PROBLEM REQUIREMENTS: The entries below are to be restated exactly, and their images are to be omitted.

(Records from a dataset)
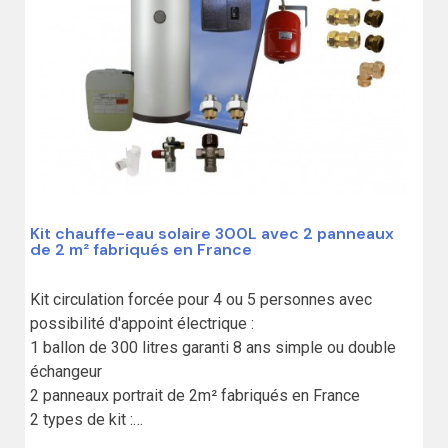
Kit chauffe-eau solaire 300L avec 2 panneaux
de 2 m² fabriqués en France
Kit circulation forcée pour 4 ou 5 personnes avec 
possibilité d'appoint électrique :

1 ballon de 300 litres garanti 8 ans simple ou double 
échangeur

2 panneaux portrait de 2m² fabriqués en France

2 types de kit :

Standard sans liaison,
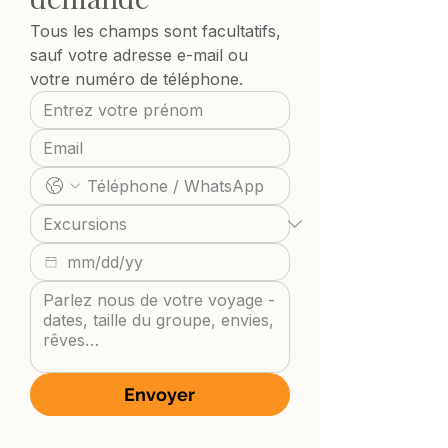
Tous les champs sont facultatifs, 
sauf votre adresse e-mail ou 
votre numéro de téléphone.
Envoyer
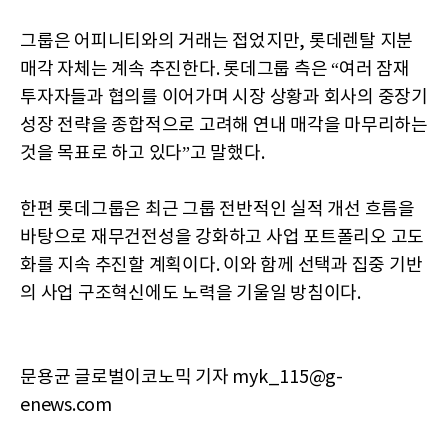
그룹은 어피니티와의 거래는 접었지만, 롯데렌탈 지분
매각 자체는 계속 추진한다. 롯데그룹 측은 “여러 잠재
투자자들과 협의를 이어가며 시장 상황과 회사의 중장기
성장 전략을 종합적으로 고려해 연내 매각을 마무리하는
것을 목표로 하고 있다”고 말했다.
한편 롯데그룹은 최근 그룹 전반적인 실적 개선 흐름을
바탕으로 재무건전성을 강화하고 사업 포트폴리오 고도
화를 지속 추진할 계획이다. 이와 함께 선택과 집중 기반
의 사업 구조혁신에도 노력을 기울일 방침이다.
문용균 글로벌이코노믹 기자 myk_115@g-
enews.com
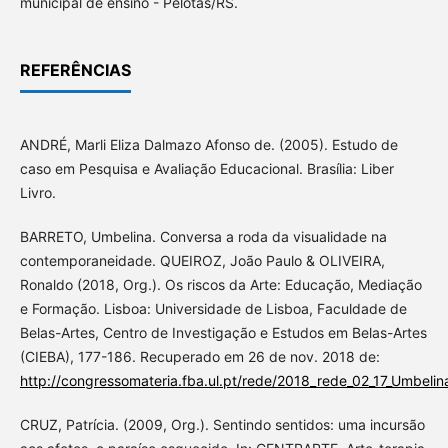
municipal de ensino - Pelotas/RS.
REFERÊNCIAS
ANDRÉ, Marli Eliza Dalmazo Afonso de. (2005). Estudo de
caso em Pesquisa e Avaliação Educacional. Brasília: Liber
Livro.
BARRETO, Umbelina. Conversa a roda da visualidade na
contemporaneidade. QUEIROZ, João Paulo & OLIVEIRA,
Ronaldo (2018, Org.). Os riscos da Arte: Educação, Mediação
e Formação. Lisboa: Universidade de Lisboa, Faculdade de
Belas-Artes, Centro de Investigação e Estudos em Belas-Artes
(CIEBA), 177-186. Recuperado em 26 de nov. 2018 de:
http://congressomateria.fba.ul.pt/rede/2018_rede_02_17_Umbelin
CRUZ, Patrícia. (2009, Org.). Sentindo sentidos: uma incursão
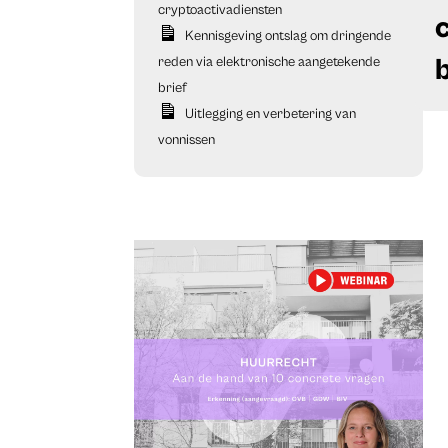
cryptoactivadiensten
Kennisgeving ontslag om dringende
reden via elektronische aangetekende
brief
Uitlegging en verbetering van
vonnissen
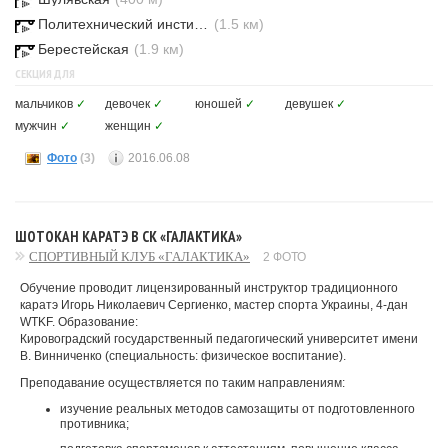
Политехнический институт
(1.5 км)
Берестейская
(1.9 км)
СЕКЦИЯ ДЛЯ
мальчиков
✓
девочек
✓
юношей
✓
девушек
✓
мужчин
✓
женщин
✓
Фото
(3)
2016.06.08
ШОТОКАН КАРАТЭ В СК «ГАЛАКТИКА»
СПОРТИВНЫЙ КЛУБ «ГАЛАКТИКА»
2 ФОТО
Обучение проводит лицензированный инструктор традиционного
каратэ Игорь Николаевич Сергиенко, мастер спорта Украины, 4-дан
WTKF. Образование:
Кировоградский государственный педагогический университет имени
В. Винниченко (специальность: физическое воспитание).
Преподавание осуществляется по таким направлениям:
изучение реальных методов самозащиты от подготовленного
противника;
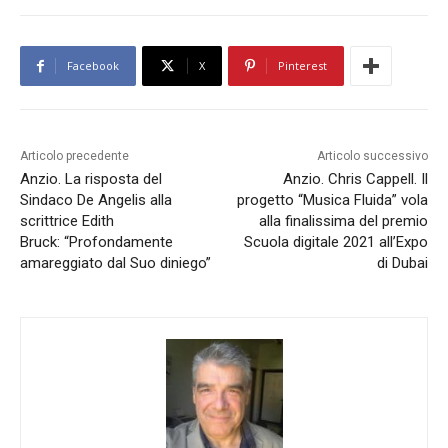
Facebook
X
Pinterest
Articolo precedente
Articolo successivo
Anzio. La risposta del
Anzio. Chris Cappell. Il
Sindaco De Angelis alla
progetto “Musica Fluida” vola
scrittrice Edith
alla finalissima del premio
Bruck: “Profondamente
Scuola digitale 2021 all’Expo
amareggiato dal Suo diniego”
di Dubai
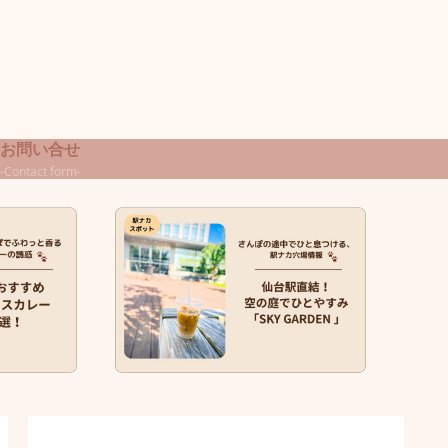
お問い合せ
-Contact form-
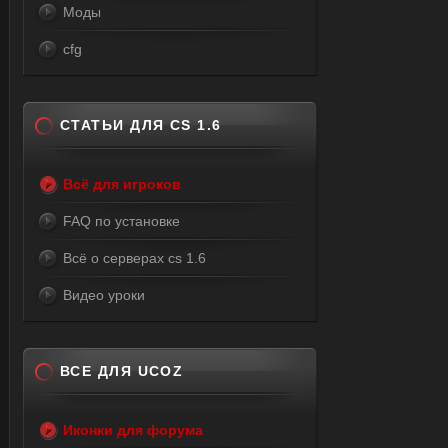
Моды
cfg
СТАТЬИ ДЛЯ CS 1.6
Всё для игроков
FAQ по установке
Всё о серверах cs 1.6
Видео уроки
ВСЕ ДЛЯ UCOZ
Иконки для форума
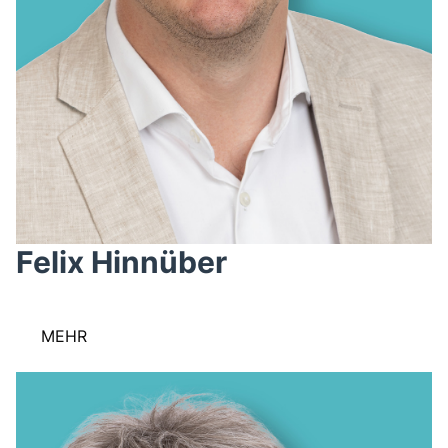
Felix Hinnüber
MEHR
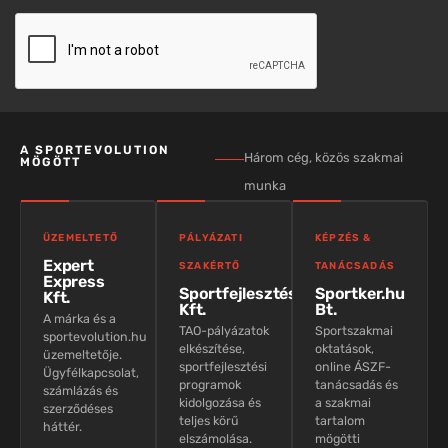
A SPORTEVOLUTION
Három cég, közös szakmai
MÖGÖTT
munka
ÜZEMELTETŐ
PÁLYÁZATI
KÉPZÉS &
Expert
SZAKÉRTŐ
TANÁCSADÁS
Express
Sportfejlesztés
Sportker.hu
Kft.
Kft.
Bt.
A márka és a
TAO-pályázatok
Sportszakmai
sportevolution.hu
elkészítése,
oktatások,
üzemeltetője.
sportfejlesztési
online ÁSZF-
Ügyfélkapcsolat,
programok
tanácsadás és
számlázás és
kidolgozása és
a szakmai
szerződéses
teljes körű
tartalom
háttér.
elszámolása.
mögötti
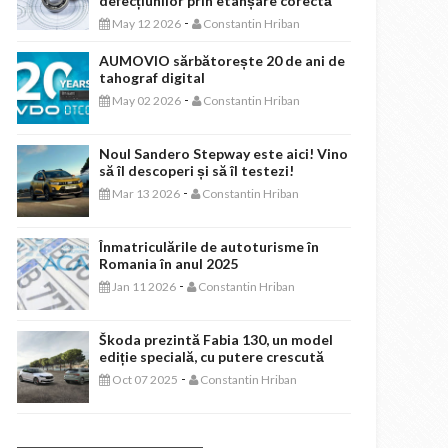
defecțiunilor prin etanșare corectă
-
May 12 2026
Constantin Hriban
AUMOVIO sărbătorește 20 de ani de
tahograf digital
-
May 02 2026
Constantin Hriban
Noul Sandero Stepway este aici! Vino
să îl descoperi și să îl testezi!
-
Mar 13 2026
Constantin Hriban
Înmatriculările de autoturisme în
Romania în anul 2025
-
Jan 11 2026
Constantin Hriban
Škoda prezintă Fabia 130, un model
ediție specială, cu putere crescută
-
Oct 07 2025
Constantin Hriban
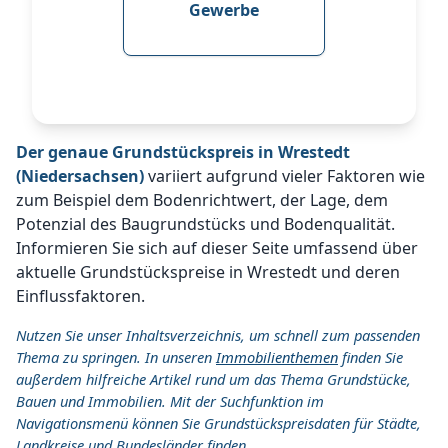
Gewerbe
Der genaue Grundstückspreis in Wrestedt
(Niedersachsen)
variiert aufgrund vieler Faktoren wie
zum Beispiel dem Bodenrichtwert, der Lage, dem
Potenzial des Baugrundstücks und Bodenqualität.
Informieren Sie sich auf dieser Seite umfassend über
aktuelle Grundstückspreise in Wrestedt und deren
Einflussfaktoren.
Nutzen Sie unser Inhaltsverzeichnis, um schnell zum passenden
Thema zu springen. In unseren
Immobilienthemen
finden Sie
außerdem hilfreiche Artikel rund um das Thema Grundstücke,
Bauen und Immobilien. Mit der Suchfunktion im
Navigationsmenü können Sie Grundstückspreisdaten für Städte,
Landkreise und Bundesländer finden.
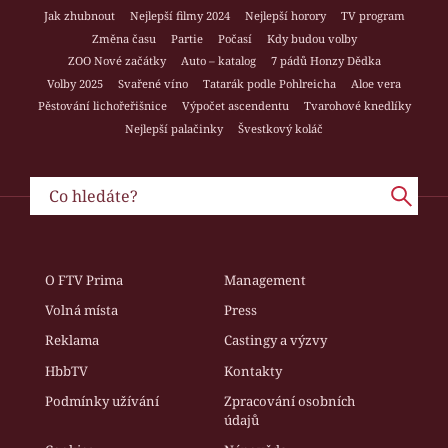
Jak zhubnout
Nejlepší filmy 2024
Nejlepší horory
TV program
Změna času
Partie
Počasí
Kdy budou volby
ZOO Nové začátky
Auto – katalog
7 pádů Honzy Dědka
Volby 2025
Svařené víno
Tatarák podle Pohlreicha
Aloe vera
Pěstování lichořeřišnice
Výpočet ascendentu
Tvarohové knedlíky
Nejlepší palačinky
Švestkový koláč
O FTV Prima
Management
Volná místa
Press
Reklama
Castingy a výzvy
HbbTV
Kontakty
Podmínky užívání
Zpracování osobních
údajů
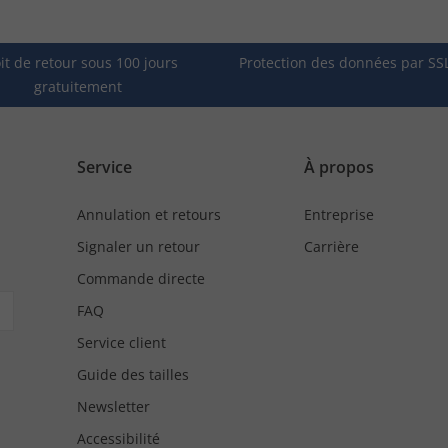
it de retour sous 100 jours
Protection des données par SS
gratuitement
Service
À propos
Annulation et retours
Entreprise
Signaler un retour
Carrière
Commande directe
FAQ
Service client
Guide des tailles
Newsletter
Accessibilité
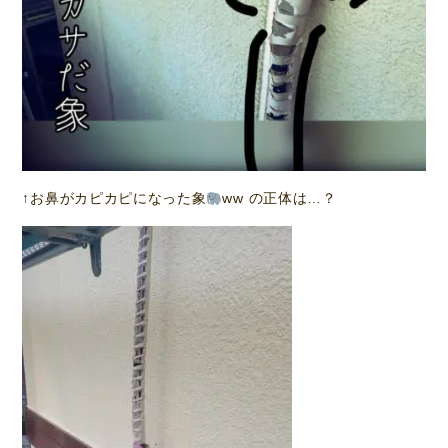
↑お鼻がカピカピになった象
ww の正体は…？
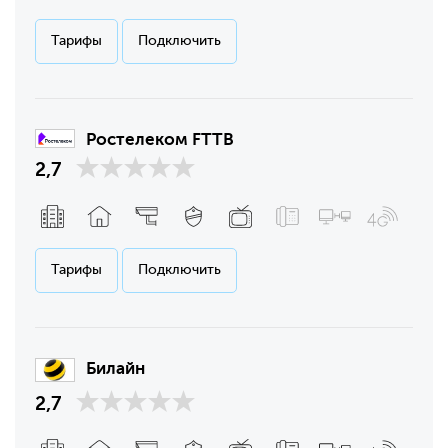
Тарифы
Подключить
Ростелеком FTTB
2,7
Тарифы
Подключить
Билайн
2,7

TASK SOLUTION:
Kit chauffe-eau solaire 300L avec 2 panneaux
de 2 m² fabriqués en France
Kit circulation forcée pour 4 ou 5 personnes avec 
possibilité d'appoint électrique :

1 ballon de 300 litres garanti 8 ans simple ou double 
échangeur

2 panneaux portrait de 2m² fabriqués en France

2 types de kit :

Standard sans liaison,
Tous les champs sont facultatifs, 
sauf votre adresse e-mail ou 
votre numéro de téléphone.
Envoyer
그룹은 어피니티와의 거래는 접었지만, 롯데렌탈 지분
매각 자체는 계속 추진한다. 롯데그룹 측은 “여러 잠재
투자자들과 협의를 이어가며 시장 상황과 회사의 중장기
성장 전략을 종합적으로 고려해 연내 매각을 마무리하는
것을 목표로 하고 있다”고 말했다.
한편 롯데그룹은 최근 그룹 전반적인 실적 개선 흐름을
바탕으로 재무건전성을 강화하고 사업 포트폴리오 고도
화를 지속 추진할 계획이다. 이와 함께 선택과 집중 기반
의 사업 구조혁신에도 노력을 기울일 방침이다.
문용균 글로벌이코노믹 기자 myk_115@g-
enews.com
municipal de ensino - Pelotas/RS.
REFERÊNCIAS
ANDRÉ, Marli Eliza Dalmazo Afonso de. (2005). Estudo de
caso em Pesquisa e Avaliação Educacional. Brasília: Liber
Livro.
BARRETO, Umbelina. Conversa a roda da visualidade na
contemporaneidade. QUEIROZ, João Paulo & OLIVEIRA,
Ronaldo (2018, Org.). Os riscos da Arte: Educação, Mediação
e Formação. Lisboa: Universidade de Lisboa, Faculdade de
Belas-Artes, Centro de Investigação e Estudos em Belas-Artes
(CIEBA), 177-186. Recuperado em 26 de nov. 2018 de:
http://congressomateria.fba.ul.pt/rede/2018_rede_02_17_Umbelin
CRUZ, Patrícia. (2009, Org.). Sentindo sentidos: uma incursão
cryptoactivadiensten
Kennisgeving ontslag om dringende
reden via elektronische aangetekende
brief
Uitlegging en verbetering van
vonnissen
Политехнический институт
(1.5 км)
Берестейская
(1.9 км)
СЕКЦИЯ ДЛЯ
мальчиков
✓
девочек
✓
юношей
✓
девушек
✓
мужчин
✓
женщин
✓
Фото
(3)
2016.06.08
ШОТОКАН КАРАТЭ В СК «ГАЛАКТИКА»
СПОРТИВНЫЙ КЛУБ «ГАЛАКТИКА»
2 ФОТО
Обучение проводит лицензированный инструктор традиционного
каратэ Игорь Николаевич Сергиенко, мастер спорта Украины, 4-дан
WTKF. Образование:
Кировоградский государственный педагогический университет имени
В. Винниченко (специальность: физическое воспитание).
Преподавание осуществляется по таким направлениям:
изучение реальных методов самозащиты от подготовленного
противника;
Facebook
X
Pinterest
Articolo precedente
Articolo successivo
Anzio. La risposta del
Anzio. Chris Cappell. Il
Sindaco De Angelis alla
progetto “Musica Fluida” vola
scrittrice Edith
alla finalissima del premio
Bruck: “Profondamente
Scuola digitale 2021 all’Expo
amareggiato dal Suo diniego”
di Dubai
お問い合せ
-Contact form-
Моды
cfg
СТАТЬИ ДЛЯ CS 1.6
Всё для игроков
FAQ по установке
Всё о серверах cs 1.6
Видео уроки
ВСЕ ДЛЯ UCOZ
Иконки для форума
Felix Hinnüber
MEHR
A SPORTEVOLUTION
Három cég, közös szakmai
MÖGÖTT
munka
ÜZEMELTETŐ
PÁLYÁZATI
KÉPZÉS &
Expert
SZAKÉRTŐ
TANÁCSADÁS
Express
Sportfejlesztés
Sportker.hu
Kft.
Kft.
Bt.
A márka és a
TAO-pályázatok
Sportszakmai
sportevolution.hu
elkészítése,
oktatások,
üzemeltetője.
sportfejlesztési
online ÁSZF-
Ügyfélkapcsolat,
programok
tanácsadás és
számlázás és
kidolgozása és
a szakmai
szerződéses
teljes körű
tartalom
háttér.
elszámolása.
mögötti
defecțiunilor prin etanșare corectă
-
May 12 2026
Constantin Hriban
AUMOVIO sărbătorește 20 de ani de
tahograf digital
-
May 02 2026
Constantin Hriban
Noul Sandero Stepway este aici! Vino
să îl descoperi și să îl testezi!
-
Mar 13 2026
Constantin Hriban
Înmatriculările de autoturisme în
Romania în anul 2025
-
Jan 11 2026
Constantin Hriban
Škoda prezintă Fabia 130, un model
ediție specială, cu putere crescută
-
Oct 07 2025
Constantin Hriban
Gewerbe
Der genaue Grundstückspreis in Wrestedt
(Niedersachsen)
variiert aufgrund vieler Faktoren wie
zum Beispiel dem Bodenrichtwert, der Lage, dem
Potenzial des Baugrundstücks und Bodenqualität.
Informieren Sie sich auf dieser Seite umfassend über
aktuelle Grundstückspreise in Wrestedt und deren
Einflussfaktoren.
Nutzen Sie unser Inhaltsverzeichnis, um schnell zum passenden
Thema zu springen. In unseren
Immobilienthemen
finden Sie
außerdem hilfreiche Artikel rund um das Thema Grundstücke,
Bauen und Immobilien. Mit der Suchfunktion im
Navigationsmenü können Sie Grundstückspreisdaten für Städte,
Landkreise und Bundesländer finden.
Jak zhubnout
Nejlepší filmy 2024
Nejlepší horory
TV program
Změna času
Partie
Počasí
Kdy budou volby
ZOO Nové začátky
Auto – katalog
7 pádů Honzy Dědka
Volby 2025
Svařené víno
Tatarák podle Pohlreicha
Aloe vera
Pěstování lichořeřišnice
Výpočet ascendentu
Tvarohové knedlíky
Nejlepší palačinky
Švestkový koláč
O FTV Prima
Management
Volná místa
Press
Reklama
Castingy a výzvy
HbbTV
Kontakty
Podmínky užívání
Zpracování osobních
údajů
it de retour sous 100 jours
Protection des données par SS
gratuitement
Service
À propos
Annulation et retours
Entreprise
Signaler un retour
Carrière
Commande directe
FAQ
Service client
Guide des tailles
Newsletter
Accessibilité
↑お鼻がカピカピになった象
ww の正体は…？
Тарифы
Подключить
Ростелеком FTTB
2,7
Тарифы
Подключить
Билайн
2,7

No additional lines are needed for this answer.